Piscinas
Coconut Grove
Este proyecto exterior reinterpreta la estética morisca a través de la cerámica, creando una piscina donde el ritmo geométrico, el color y la luz evocan una atmósfera mediterránea sofisticada, fresca y atemporal. La combinación de Greenland Frost y Greenland Teal refuerza el carácter del diseño con un equilibrio perfecto entre luz y profundidad.
Piezas utilizadas en el proyecto
Imágenes del proyecto
Este proyecto de piscina, diseñado por Nathalie Capo en Miami, redefine el espacio exterior desde una mirada contemporánea inspirada en la tradición mediterránea. Bajo una clara inspiración morisca, la arquitectura blanca y los volúmenes puros sirven como telón de fondo para un diseño donde la cerámica cobra un papel protagonista en la piscina, aportando ritmo, textura y carácter.
La piscina se integra de forma natural en el entorno, rodeada de vegetación y líneas arquitectónicas limpias que potencian la sensación de calma y exclusividad. El conjunto transmite una estética serena, donde cada elemento ha sido pensado para dialogar con la luz y el paisaje.
El elemento más distintivo del proyecto es el revestimiento cerámico que recorre tanto el vaso de la piscina como el banco elevado, realizado con las piezas Greenland Frost y Greenland Teal. La combinación de ambos tonos permite construir un lenguaje visual rico y equilibrado, donde el contraste entre la claridad del Frost y la intensidad del Teal genera profundidad y dinamismo. El patrón geométrico, basado en franjas verticales, crea un efecto visual dinámico que recuerda a los motivos tradicionales reinterpretados en clave contemporánea. Este juego de líneas aporta ritmo y profundidad, transformando las superficies en planos vivos que cambian según la incidencia de la luz. El agua actúa como un amplificador visual, intensificando los tonos y creando reflejos en movimiento que enriquecen la experiencia sensorial del espacio.
La elección cromática refuerza el carácter mediterráneo y arabesco del proyecto. El tono Greenland Teal, profundo y vibrante, evoca el agua cristalina y aporta carácter, mientras que Greenland Frost, más claro y luminoso, equilibra el conjunto y potencia la sensación de frescura. Esta combinación crea una atmósfera elegante, relajante y muy coherente con el entorno. El diseño del banco integrado y de los volúmenes escalonados introduce una dimensión arquitectónica que va más allá de lo funcional. Estos elementos, revestidos con la misma cerámica, se convierten en piezas escultóricas que estructuran el espacio y lo dotan de identidad.

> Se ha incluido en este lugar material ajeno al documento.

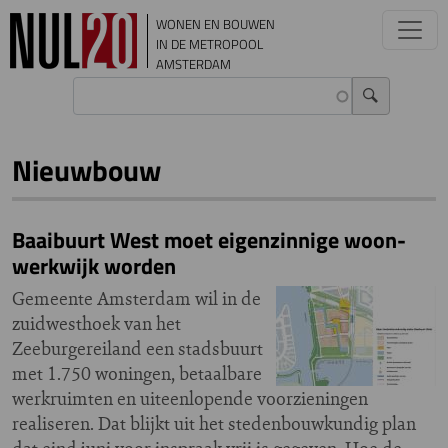
Overslaan en naar de inhoud gaan
WONEN EN BOUWEN
IN DE METROPOOL
AMSTERDAM
Nieuwbouw
Baaibuurt West moet eigenzinnige woon-
werkwijk worden
Gemeente Amsterdam wil in de
zuidwesthoek van het
Zeeburgereiland een stadsbuurt
met 1.750 woningen, betaalbare
werkruimten en uiteenlopende voorzieningen
realiseren. Dat blijkt uit het stedenbouwkundig plan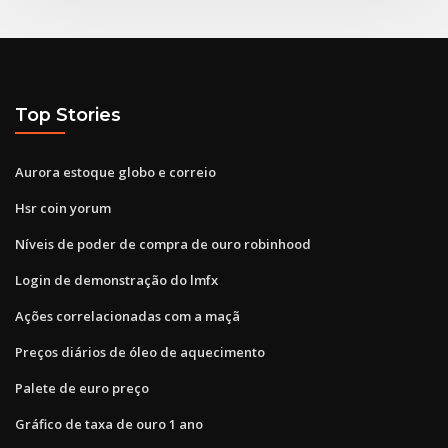
Top Stories
Aurora estoque globo e correio
Hsr coin yorum
Níveis de poder de compra de ouro robinhood
Login de demonstração do lmfx
Ações correlacionadas com a maçã
Preços diários de óleo de aquecimento
Palete de euro preço
Gráfico de taxa de ouro 1 ano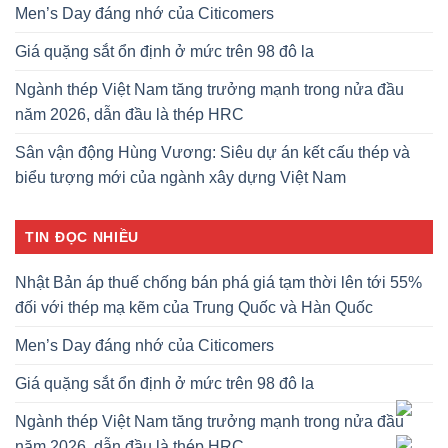
Men’s Day đáng nhớ của Citicomers
Giá quặng sắt ổn định ở mức trên 98 đô la
Ngành thép Việt Nam tăng trưởng mạnh trong nửa đầu
năm 2026, dẫn đầu là thép HRC
Sân vận động Hùng Vương: Siêu dự án kết cấu thép và
biểu tượng mới của ngành xây dựng Việt Nam
TIN ĐỌC NHIỀU
Nhật Bản áp thuế chống bán phá giá tạm thời lên tới 55%
đối với thép mạ kẽm của Trung Quốc và Hàn Quốc
Men’s Day đáng nhớ của Citicomers
Giá quặng sắt ổn định ở mức trên 98 đô la
Ngành thép Việt Nam tăng trưởng mạnh trong nửa đầu
năm 2026, dẫn đầu là thép HRC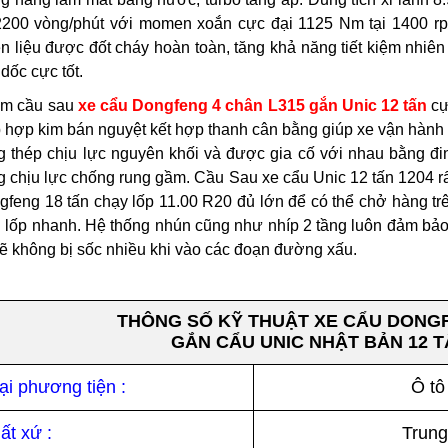
 2200 vòng/phút với momen xoắn cực đại 1125 Nm tại 1400 rpm
n liệu được đốt cháy hoàn toàn, tăng khả năng tiết kiệm nhiên 
dốc cực tốt.
ầm cầu sau
xe cẩu Dongfeng 4 chân L315 gắn Unic 12 tấn
cự
 hợp kim bán nguyệt kết hợp thanh cân bằng giúp xe vận hành 
g thép chịu lực nguyên khối và được gia cố với nhau bằng đin
 chịu lực chống rung gầm. Cầu Sau xe cẩu Unic 12 tấn 1204 rất 
gfeng 18 tấn chạy lốp 11.00 R20 đủ lớn để có thể chở hàng tr
 lốp nhanh. Hệ thống nhún cũng như nhíp 2 tầng luôn đảm bảo
ẽ không bị sốc nhiều khi vào các đoạn đường xấu.
THÔNG SỐ KỸ THUẬT
XE CẨU DONG
GẮN CẨU UNIC NHẬT BẢN 12 
ại phương tiện :
Ô tô
ất xứ :
Trung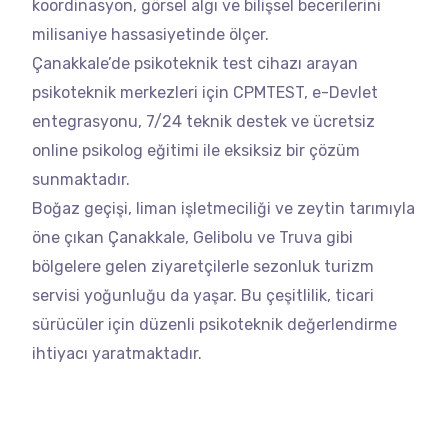
koordinasyon, görsel algı ve bilişsel becerilerini
milisaniye hassasiyetinde ölçer.
Çanakkale’de psikoteknik test cihazı arayan
psikoteknik merkezleri için CPMTEST, e-Devlet
entegrasyonu, 7/24 teknik destek ve ücretsiz
online psikolog eğitimi ile eksiksiz bir çözüm
sunmaktadır.
Boğaz geçişi, liman işletmeciliği ve zeytin tarımıyla
öne çıkan Çanakkale, Gelibolu ve Truva gibi
bölgelere gelen ziyaretçilerle sezonluk turizm
servisi yoğunluğu da yaşar. Bu çeşitlilik, ticari
sürücüler için düzenli psikoteknik değerlendirme
ihtiyacı yaratmaktadır.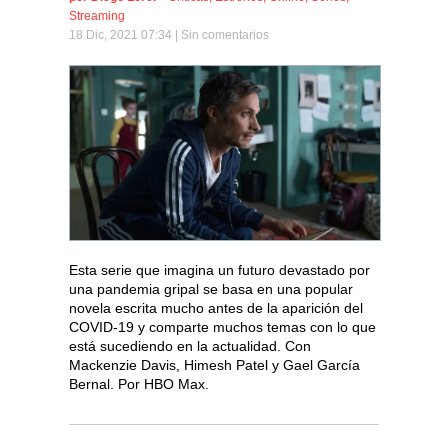
Streaming
18 Dic, 2021 07:34 |
Sin comentarios
Esta serie que imagina un futuro devastado por
una pandemia gripal se basa en una popular
novela escrita mucho antes de la aparición del
COVID-19 y comparte muchos temas con lo que
está sucediendo en la actualidad. Con
Mackenzie Davis, Himesh Patel y Gael García
Bernal. Por HBO Max.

La textura ligeramente irregular del acabado cerámico añade un matiz artesanal que conecta con la esencia del estilo morisco. No se trata solo de un patrón decorativo, sino de una superficie que interactúa con el agua, la luz y el tiempo, generando una estética viva y en constante cambio.
En conjunto, este proyecto demuestra cómo los azulejos para piscinas pueden transformar un espacio exterior en una experiencia estética completa. La inspiración morisca se materializa en una piscina que combina tradición e innovación, donde el diseño, la luz y el agua crean un ambiente sofisticado, fresco y profundamente evocador.